>>>>>

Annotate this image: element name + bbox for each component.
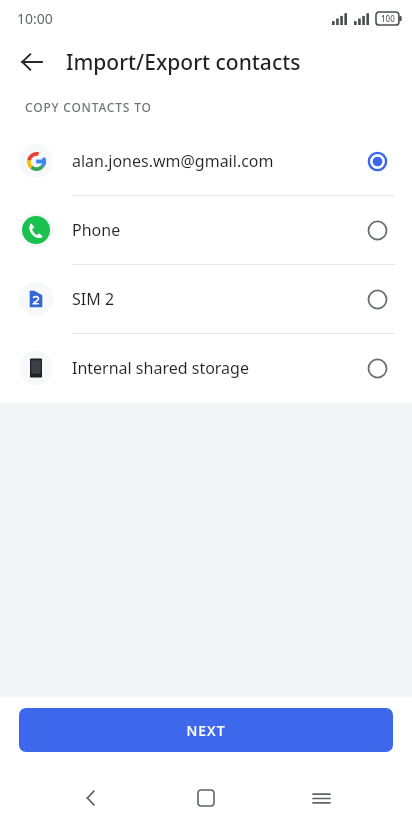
button[interactable]: Internal shared storage — [0, 334, 412, 402]
staticText: NEXT — [186, 721, 226, 740]
staticText: Phone — [72, 219, 360, 241]
staticText: COPY CONTACTS TO — [25, 99, 152, 115]
button[interactable]: Back — [67, 774, 115, 822]
staticText: Internal shared storage — [72, 357, 360, 379]
staticText: SIM 2 — [72, 288, 360, 310]
staticText: alan.jones.wm@gmail.com — [72, 150, 360, 172]
button[interactable]: Home — [182, 774, 230, 822]
button[interactable]: Back — [10, 40, 54, 84]
staticText: 100 — [381, 13, 395, 24]
staticText: Import/Export contacts — [66, 48, 301, 77]
staticText: 10:00 — [17, 9, 53, 28]
button[interactable]: NEXT — [19, 708, 393, 752]
button[interactable]: SIM 2 — [0, 265, 412, 333]
button[interactable]: Phone — [0, 196, 412, 264]
button[interactable]: alan.jones.wm@gmail.com — [0, 126, 412, 195]
button[interactable]: Recent apps — [297, 774, 345, 822]
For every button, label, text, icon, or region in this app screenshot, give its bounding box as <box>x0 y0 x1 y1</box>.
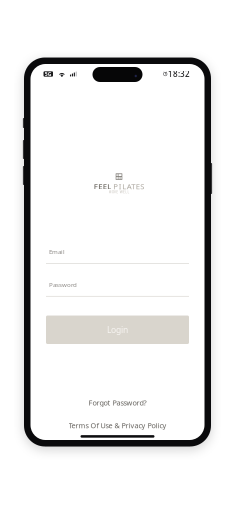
staticText: MOVE WELL <box>108 190 130 194</box>
staticText: FEEL <box>94 181 111 191</box>
staticText: Forgot Password? <box>88 398 146 407</box>
staticText: 5G <box>45 71 52 77</box>
staticText: PILATES <box>113 181 144 191</box>
staticText: Login <box>107 324 128 335</box>
button[interactable]: Terms Of Use & Privacy Policy <box>46 421 189 430</box>
staticText: Email <box>49 248 65 256</box>
staticText: 18:32 <box>168 69 190 79</box>
staticText: Terms Of Use & Privacy Policy <box>68 421 166 430</box>
button[interactable]: Forgot Password? <box>46 398 189 407</box>
staticText: Password <box>49 280 77 289</box>
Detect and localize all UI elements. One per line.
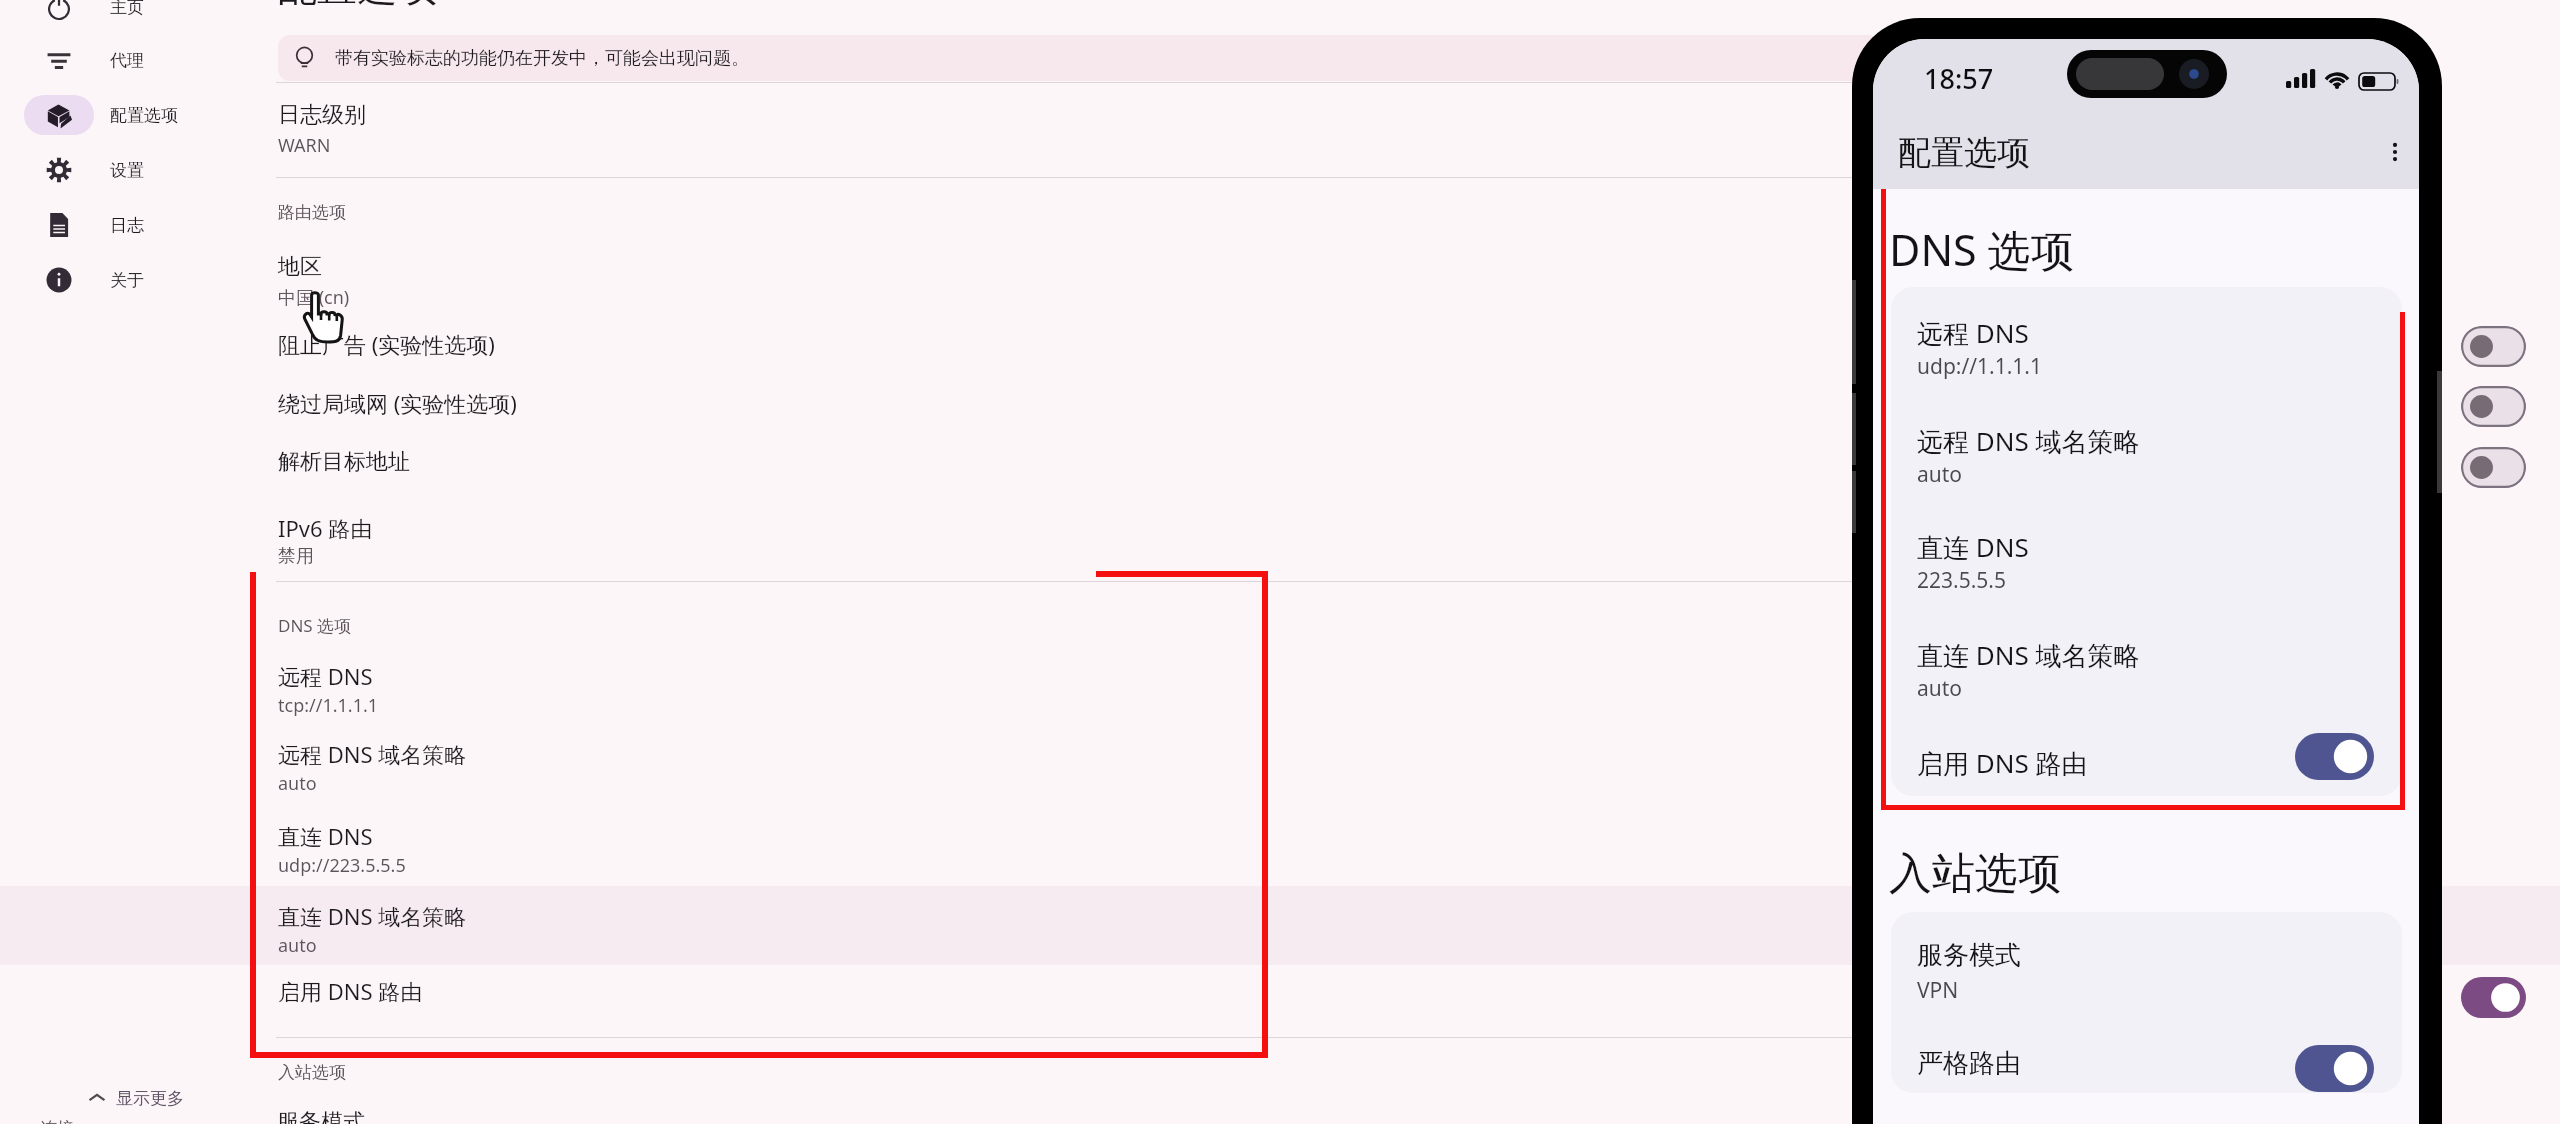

<<<<<

Copy out every line of the data exactly, leaving the images behind.

Solution for this problem
Annotate this image: element name + bbox for each component.
button[interactable]: Internal shared storage — [0, 334, 412, 402]
staticText: NEXT — [186, 721, 226, 740]
staticText: Phone — [72, 219, 360, 241]
staticText: COPY CONTACTS TO — [25, 99, 152, 115]
button[interactable]: Back — [67, 774, 115, 822]
staticText: Internal shared storage — [72, 357, 360, 379]
staticText: SIM 2 — [72, 288, 360, 310]
staticText: alan.jones.wm@gmail.com — [72, 150, 360, 172]
button[interactable]: Home — [182, 774, 230, 822]
button[interactable]: Back — [10, 40, 54, 84]
staticText: 100 — [381, 13, 395, 24]
staticText: Import/Export contacts — [66, 48, 301, 77]
staticText: 10:00 — [17, 9, 53, 28]
button[interactable]: NEXT — [19, 708, 393, 752]
button[interactable]: SIM 2 — [0, 265, 412, 333]
button[interactable]: Phone — [0, 196, 412, 264]
button[interactable]: alan.jones.wm@gmail.com — [0, 126, 412, 195]
button[interactable]: Recent apps — [297, 774, 345, 822]
For every button, label, text, icon, or region in this app screenshot, give its bounding box as <box>x0 y0 x1 y1</box>.
staticText: MOVE WELL <box>108 190 130 194</box>
staticText: FEEL <box>94 181 111 191</box>
staticText: Forgot Password? <box>88 398 146 407</box>
staticText: 5G <box>45 71 52 77</box>
staticText: PILATES <box>113 181 144 191</box>
staticText: Login <box>107 324 128 335</box>
button[interactable]: Terms Of Use & Privacy Policy <box>46 421 189 430</box>
staticText: Email <box>49 248 65 256</box>
staticText: 18:32 <box>168 69 190 79</box>
staticText: Terms Of Use & Privacy Policy <box>68 421 166 430</box>
button[interactable]: Forgot Password? <box>46 398 189 407</box>
staticText: Password <box>49 280 77 289</box>
Detect and localize all UI elements. One per line.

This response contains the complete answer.